The patio window looks into the kitchen. For the amount of life which has worn its way through that room, Oma has once again kept it strikingly preserved. Her battle is lost on the chair backs, however, pale with the prints of determined palms. Other subtle remnants linger, of laughter and conversations gone by, if only in the fullness of the air, of arms draped and eyebrows emphatic. In one such recent conversation, Oma puttered around the table recalling Opa's latest exploits.
"Drinking a beer with a straw! Can you believe it?" She often strikes me as the curious, determined child I think she was. An earnest giggle is all it takes to see it. Playfulness aside, she still has a strong sense of propriety.
"I had to explain to him that people don't usually drink beer with a straw." As if the fact that it was not done meant it should not be. Mom and I smile at her as she stands, arms spread. Opa, it was reported, elected to keep the straw.
Last night, on that round kitchen table, we spread a museum. A museum of our own history. As darkness pooled outside, we looked at envelopes stamped 1907 and 1941, at the penmanship of a brave age now returned to the earth, at sepia copies of large families with bright smiles and strong hands. Looking at the faces of family I will never meet, holding their names on my tongue and passing their pride under my fingertips, I felt the energy of a wave before it breaks. The purity, the potential, rolling constantly under each ocean swell as it turns from the gritty dark below to the frothing air above. The skim of a pelican's wingtip, the clear water at the edge of a curl, like the lip of a glass cup, before it shatters down in spray and fans across the sand.
In the photographs I see a new era ahead of them that is behind me. I see the vitality of an unpolished country. Their world was more dangerous than mine, their ambitions had faces they too did not know. In their smiles I see the courage with which they wrote the rules. In my Oma's voice I hear a woman who lived by those rules. In my mother and I, we are the wave that is breaking, the shattered rules, the periwinkles streaming through the sand.

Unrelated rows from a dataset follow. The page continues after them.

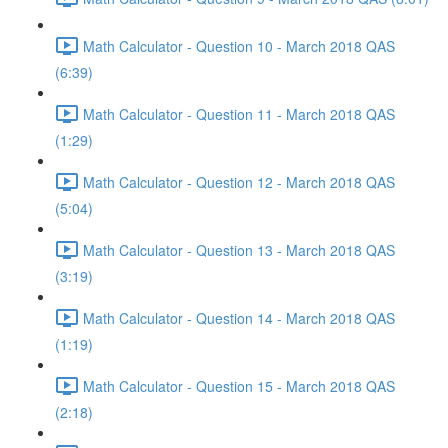
Math Calculator - Question 10 - March 2018 QAS
(6:39)
Math Calculator - Question 11 - March 2018 QAS
(1:29)
Math Calculator - Question 12 - March 2018 QAS
(5:04)
Math Calculator - Question 13 - March 2018 QAS
(3:19)
Math Calculator - Question 14 - March 2018 QAS
(1:19)
Math Calculator - Question 15 - March 2018 QAS
(2:18)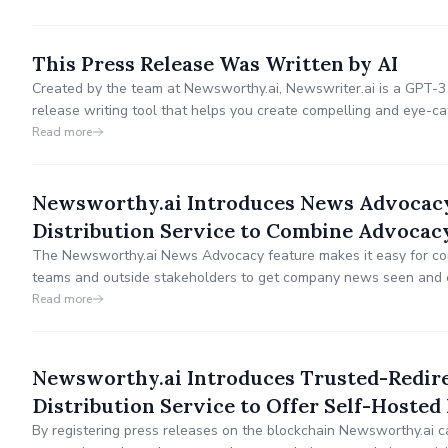
This Press Release Was Written by AI
Created by the team at Newsworthy.ai, Newswriter.ai is a GPT-
release writing tool that helps you create compelling and eye-ca
Read more
Newsworthy.ai Introduces News Advocacy,
Distribution Service to Combine Advoca
The Newsworthy.ai News Advocacy feature makes it easy for com
teams and outside stakeholders to get company news seen and
to measure the results.
Read more
Newsworthy.ai Introduces Trusted-Redire
Distribution Service to Offer Self-Hosted
By registering press releases on the blockchain Newsworthy.ai c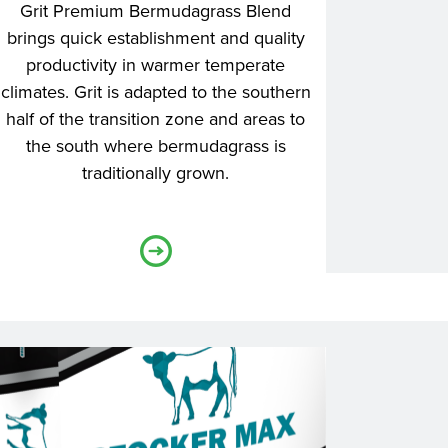
Grit Premium Bermudagrass Blend
brings quick establishment and quality
productivity in warmer temperate
climates. Grit is adapted to the southern
half of the transition zone and areas to
the south where bermudagrass is
traditionally grown.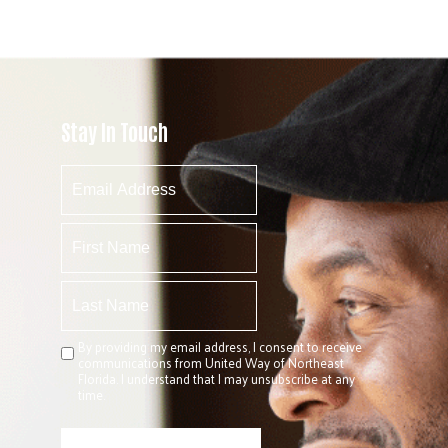
Stay In Touch
By providing my email address, I consent to receive
communications from United Way of Northeast
Florida. I understand that I may unsubscribe at any
time.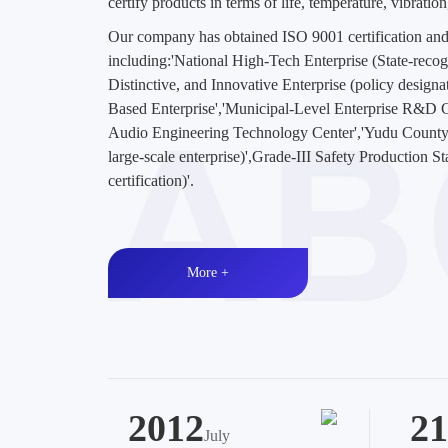
certify products in terms of life, temperature, vibratio
Our company has obtained ISO 9001 certification and
including:'National High-Tech Enterprise (State-recogni
Distinctive, and Innovative Enterprise (policy design
Based Enterprise','Municipal-Level Enterprise R&D
Audio Engineering Technology Center','Yudu County
large-scale enterprise)',Grade-III Safety Production S
certification)'.
More +
2012
21
July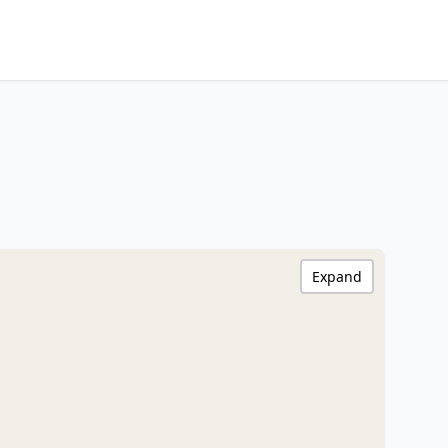
Expand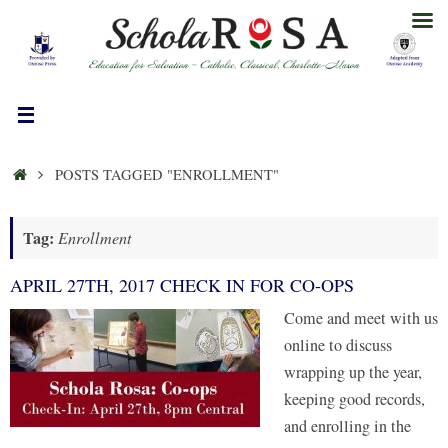
Skip
to
content
HOME
POSTS TAGGED "ENROLLMENT"
Tag:
Enrollment
APRIL 27TH, 2017 CHECK IN FOR CO-OPS
Come and meet with us
online to discuss
wrapping up the year,
keeping good records,
and enrolling in the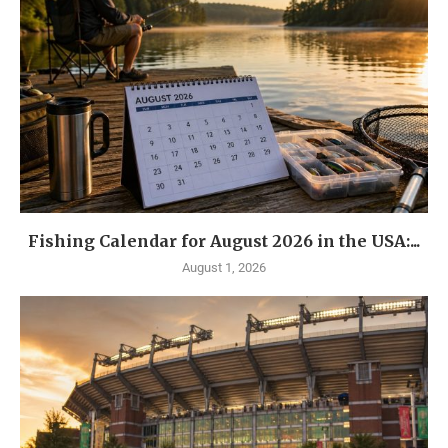
Fishing Calendar for August 2026 in the USA:...
August 1, 2026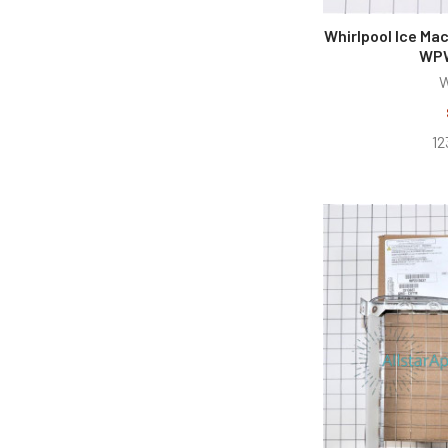
Whirlpool Ice Ma
WPW
W
12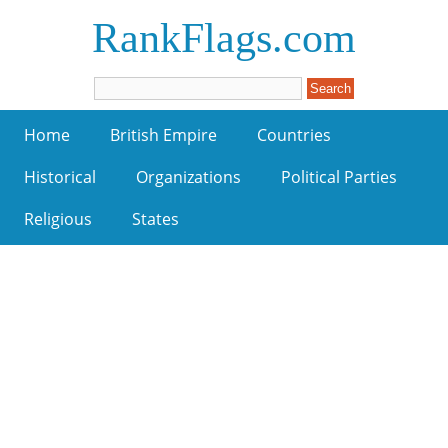
RankFlags.com
Home
British Empire
Countries
Historical
Organizations
Political Parties
Religious
States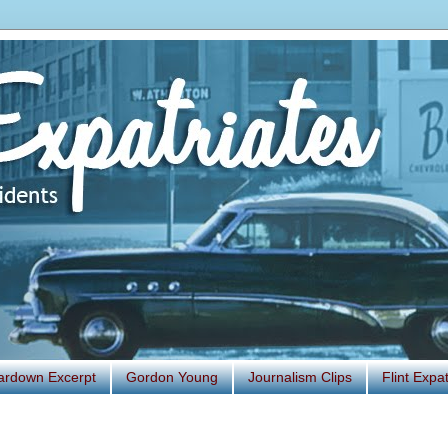
ardown Excerpt
Gordon Young
Journalism Clips
Flint Exp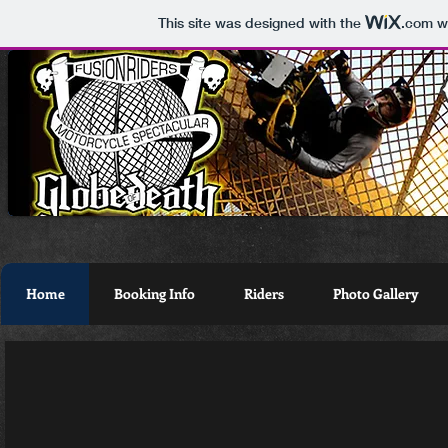
This site was designed with the
.com
we
Home
Booking Info
Riders
Photo Gallery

This morning, I am on the patio, listening to the birds, and the memories of ancestors with farm houses and fields behind them, with generous moustaches or dresses with sailor collars, hair in a bun hands on hips. The rain has paused for now, and is a weight in the breath instead. Sunlight sinks through the clouds. I am thinking of my Opa sipping his drink with a straw, and Oma conflicted between joy and embarrassment. I guess it is in all of us, to do what we're not supposed to. To fiddle with the rules passed down to us. To feel that we live on the edge of a dream that is collapsing, and a new one that is coming to be.